Road transport in the UK consumes 37.6m tonnes of
petroleum products a year. The most productive oil
crop that can be grown in this country is rape. The
average yield is 3-3.5 tonnes per hectare. One tonne
of rapeseed produces 415kg of biodiesel. So every
hectare of arable land could provide 1.45 tonnes of
transport fuel.

To run our cars and buses and lorries on biodiesel, in
other words, would require 25.9m hectares. There are
5.7m in the UK. Even the EU's more modest target of
20% by 2020 would consume almost all our cropland.

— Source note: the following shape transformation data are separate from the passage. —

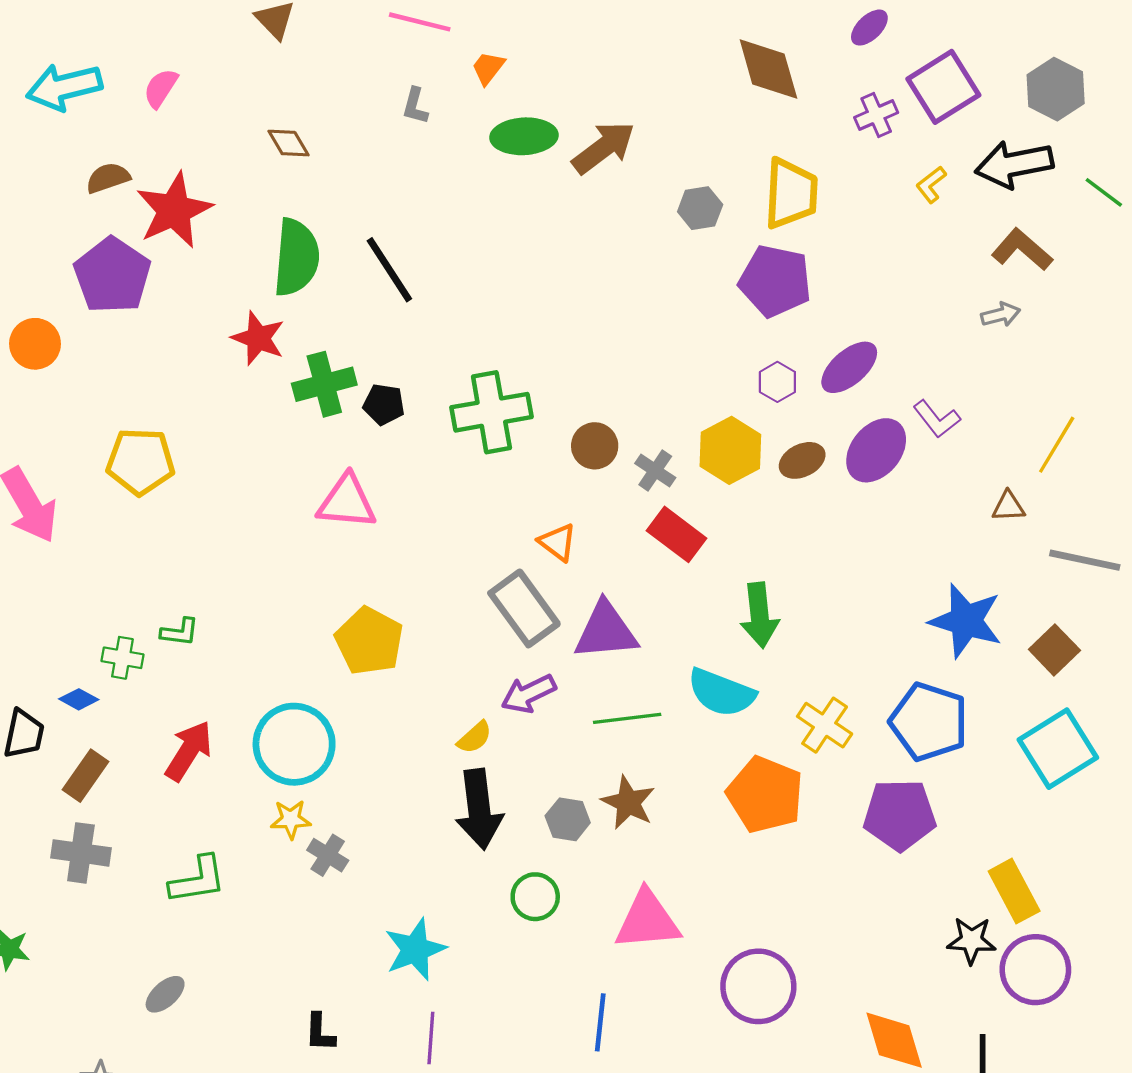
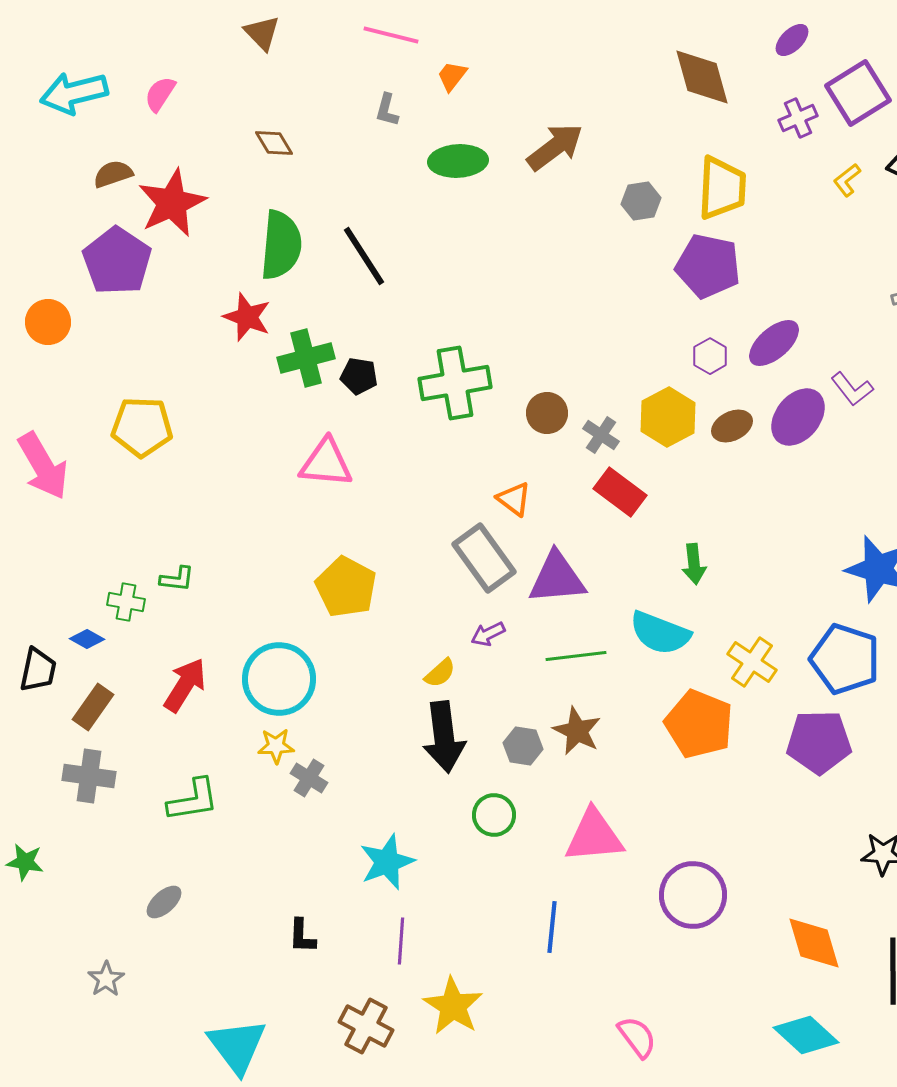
green ellipse: (524, 136) -> (458, 161), moved
green arrow: (759, 615) -> (694, 564), size x0.7
purple arrow: (528, 694) -> (488, 634), size x0.7

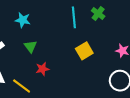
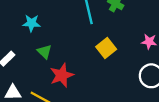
red star: (42, 69) -> (62, 75), size x1.5

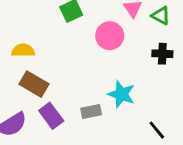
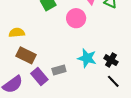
black cross: (162, 54) -> (111, 60), moved, turned 32
gray rectangle: (91, 112) -> (59, 70), moved

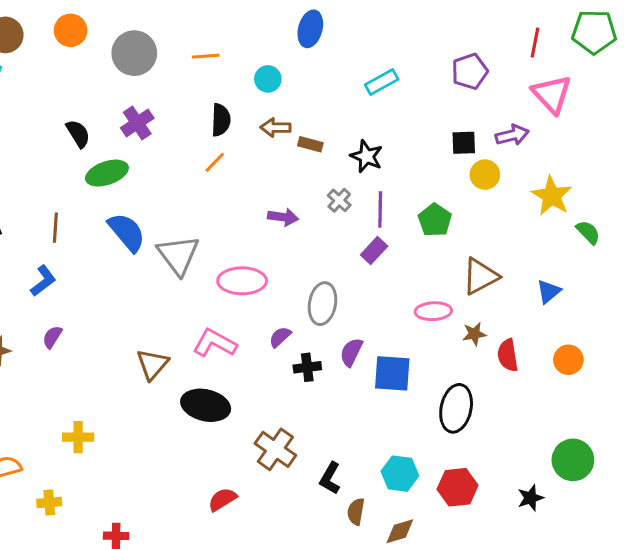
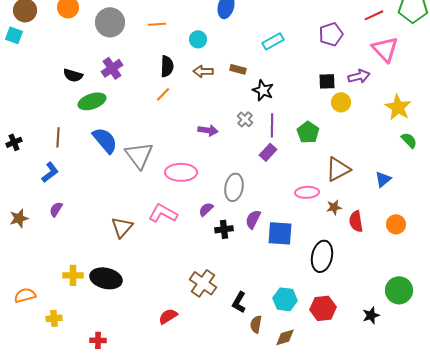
red line: (535, 43) -> (374, 15), turned 54
black semicircle: (78, 134) -> (73, 75), turned 138
brown rectangle: (310, 144) -> (238, 69), moved
yellow star: (552, 196) -> (398, 107), moved
black ellipse: (206, 405) -> (106, 278), moved

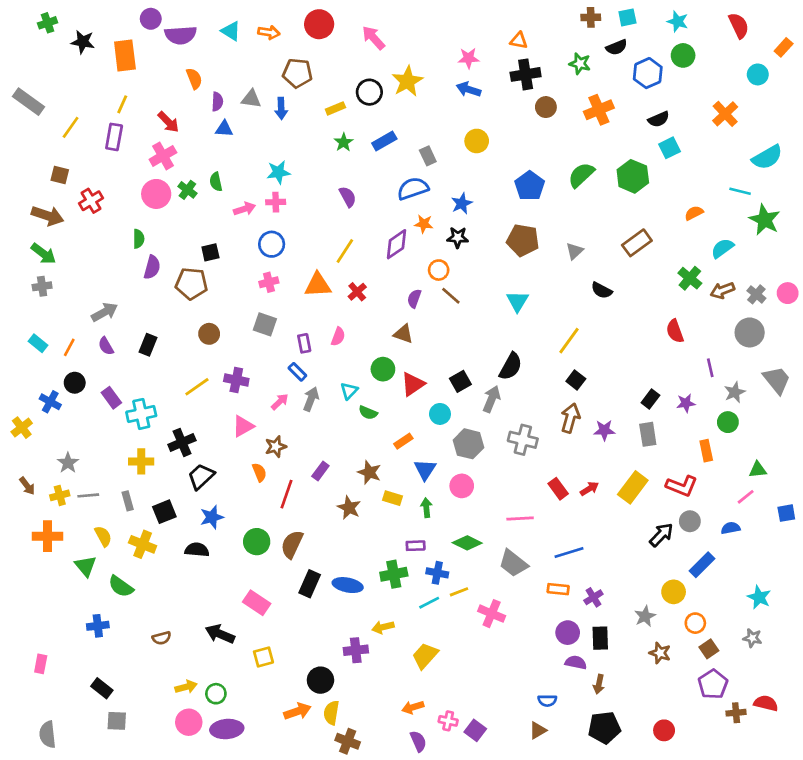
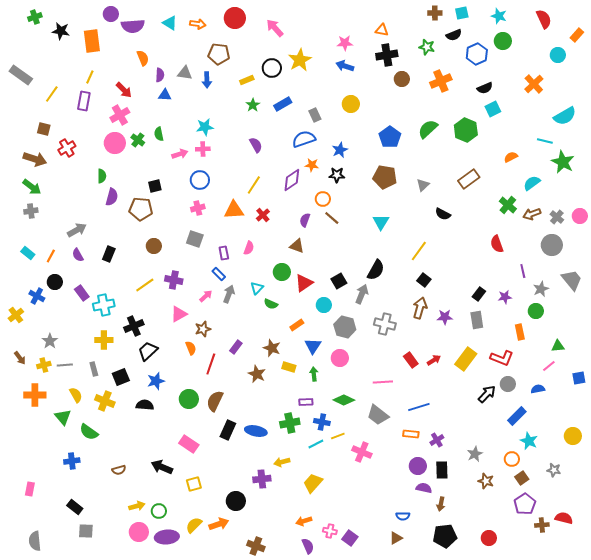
yellow circle: (674, 592) -> (573, 436), moved
cyan star: (759, 597) -> (529, 441), moved
yellow semicircle: (331, 713) -> (194, 525), moved, turned 36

If the same thing is to happen all over Europe, the
impact on global food supply will be catastrophic: big
enough to tip the global balance from net surplus to
net deficit. If, as some environmentalists demand, it
is to happen worldwide, then most of the arable
surface of the planet will be deployed to produce food
for cars, not people.

This prospect sounds, at first, ridiculous. Surely if
there were unmet demand for food, the market would
ensure that crops were used to feed people rather than
vehicles? There is no basis for this assumption. The
market responds to money, not need. People who own
cars have more money than people at risk of
starvation. In a contest between their demand for fuel
and poor people's demand for food, the car-owners win
every time. Something very much like this is happening
already. Though 800 million people are permanently
malnourished, the global increase in crop production
is being used to feed animals: the number of livestock
on earth has quintupled since 1950. The reason is that
those who buy meat and dairy products have more
purchasing power than those who buy only subsistence
crops.

Green fuel is not just a humanitarian disaster; it is
also an environmental disaster. Those who worry about
the scale and intensity of today's agriculture should
consider what farming will look like when it is run by
the oil industry. Moreover, if we try to develop a
market for rapeseed biodiesel in Europe, it will
immediately develop into a market for palm oil and
soya oil. Oilpalm can produce four times as much
biodiesel per hectare as rape, and it is grown in
places where labour is cheap. Planting it is already
one of the world's major causes of tropical forest
destruction. Soya has a lower oil yield than rape, but
the oil is a by-product of the manufacture of animal
feed. A new market for it will stimulate an industry
that has already destroyed most of Brazil's cerrado
(one of the world's most biodiverse environments) and
much of its rainforest.

It is shocking to see how narrow the focus of some
environmentalists can be. At a meeting in Paris last
month, a group of scientists and greens studying
abrupt climate change decided that Tony Blair's two
big ideas - tackling global warming and helping Africa
- could both be met by turning Africa into a biofuel
production zone. This strategy, according to its
convenor, "provides a sustainable development path for
the many African countries that can produce biofuels
cheaply". I know the definition of sustainable
development has been changing, but I wasn't aware that
it now encompasses mass starvation and the eradication
of tropical forests. Last year, the British
parliamentary committee on environment, food and rural
affairs, which is supposed to specialise in joined-up
thinking, examined every possible consequence of
biofuel production - from rural incomes to skylark
numbers - except the impact on food supply.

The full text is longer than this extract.